La décision des autorités indonésiennes pourrait selon le bureau d'études "traduire la volonté de l’Indonésie de freiner la croissance débridée de la production minière face aux risques d’épuisement des ressources et de pollution".
Le groupe minier assure cependant que la baisse d'activité de sa filiale Weda Bay "devrait être largement compensé par une augmentation significative des primes sur le minerai, conséquence de la limitation de l'offre domestique."
Eramet et son partenaire Tsingshan prennent "acte de cette limitation de volumes" et prévoient de demander une révision du permis d'exploitation pour 2025 et 2026 afin "d'augmenter progressivement" la production. Le groupe table toujours sur une hausse des ventes à 60 millions de tonnes humides à moyen terme. "Par prudence", Oddo BHF préfère réviser à la baisse ses hypothèses de volumes sur Weda Bay au-delà de 2024.
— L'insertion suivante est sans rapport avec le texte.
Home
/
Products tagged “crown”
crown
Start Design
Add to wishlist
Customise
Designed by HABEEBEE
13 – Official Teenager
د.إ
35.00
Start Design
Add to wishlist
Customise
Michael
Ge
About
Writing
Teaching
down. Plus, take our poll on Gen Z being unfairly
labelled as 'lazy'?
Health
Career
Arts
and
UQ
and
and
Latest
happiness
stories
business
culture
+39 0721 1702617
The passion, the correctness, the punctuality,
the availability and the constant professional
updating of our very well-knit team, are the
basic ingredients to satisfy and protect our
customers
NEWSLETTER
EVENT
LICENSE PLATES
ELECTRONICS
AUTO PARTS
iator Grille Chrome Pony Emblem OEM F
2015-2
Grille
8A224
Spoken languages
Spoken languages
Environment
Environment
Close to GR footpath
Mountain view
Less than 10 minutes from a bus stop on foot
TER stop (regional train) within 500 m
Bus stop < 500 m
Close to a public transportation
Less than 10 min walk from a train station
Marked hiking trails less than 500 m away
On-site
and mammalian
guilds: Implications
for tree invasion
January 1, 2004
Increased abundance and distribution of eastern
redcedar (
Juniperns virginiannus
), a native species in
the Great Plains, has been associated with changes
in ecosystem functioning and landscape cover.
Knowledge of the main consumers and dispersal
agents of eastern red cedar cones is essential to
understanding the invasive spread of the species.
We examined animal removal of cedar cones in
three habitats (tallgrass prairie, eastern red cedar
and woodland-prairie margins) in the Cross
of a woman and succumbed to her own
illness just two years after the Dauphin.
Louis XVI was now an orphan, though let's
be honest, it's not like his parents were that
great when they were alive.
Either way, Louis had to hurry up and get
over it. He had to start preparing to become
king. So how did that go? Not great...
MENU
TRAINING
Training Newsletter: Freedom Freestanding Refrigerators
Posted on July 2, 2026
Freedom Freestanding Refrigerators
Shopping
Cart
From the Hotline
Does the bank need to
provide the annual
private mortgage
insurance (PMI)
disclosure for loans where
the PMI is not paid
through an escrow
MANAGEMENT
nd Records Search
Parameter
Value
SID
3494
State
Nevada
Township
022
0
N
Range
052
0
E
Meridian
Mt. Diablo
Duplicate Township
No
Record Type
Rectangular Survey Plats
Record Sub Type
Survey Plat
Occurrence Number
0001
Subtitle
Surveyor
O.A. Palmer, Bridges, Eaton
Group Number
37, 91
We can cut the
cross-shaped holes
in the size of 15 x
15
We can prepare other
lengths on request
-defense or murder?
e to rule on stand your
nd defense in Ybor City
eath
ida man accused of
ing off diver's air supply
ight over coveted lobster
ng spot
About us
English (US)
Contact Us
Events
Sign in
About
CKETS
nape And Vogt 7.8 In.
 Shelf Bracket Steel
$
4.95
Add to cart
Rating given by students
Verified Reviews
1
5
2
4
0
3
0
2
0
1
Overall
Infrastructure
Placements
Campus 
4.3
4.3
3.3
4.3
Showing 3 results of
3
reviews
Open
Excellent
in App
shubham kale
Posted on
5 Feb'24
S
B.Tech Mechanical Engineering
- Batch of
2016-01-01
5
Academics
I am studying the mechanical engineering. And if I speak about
Ces annonces sèment le doute sur la capacité d'Eramet à tenir l'ensemble de ses objectifs financiers pour l'année 2024. Fin juillet, le groupe minier avait assuré anticiper une amélioration de ses performances financières au second semestre "grâce à une remontée des prix", après avoir essuyé sa première perte semestrielle depuis 2020. Le groupe avait même nettement relevé son objectif de résultat brut d'exploitation, désormais attendu entre 1,2 et 1,3 milliard d'euros en 2024. Verdict, le jeudi 24 octobre donc.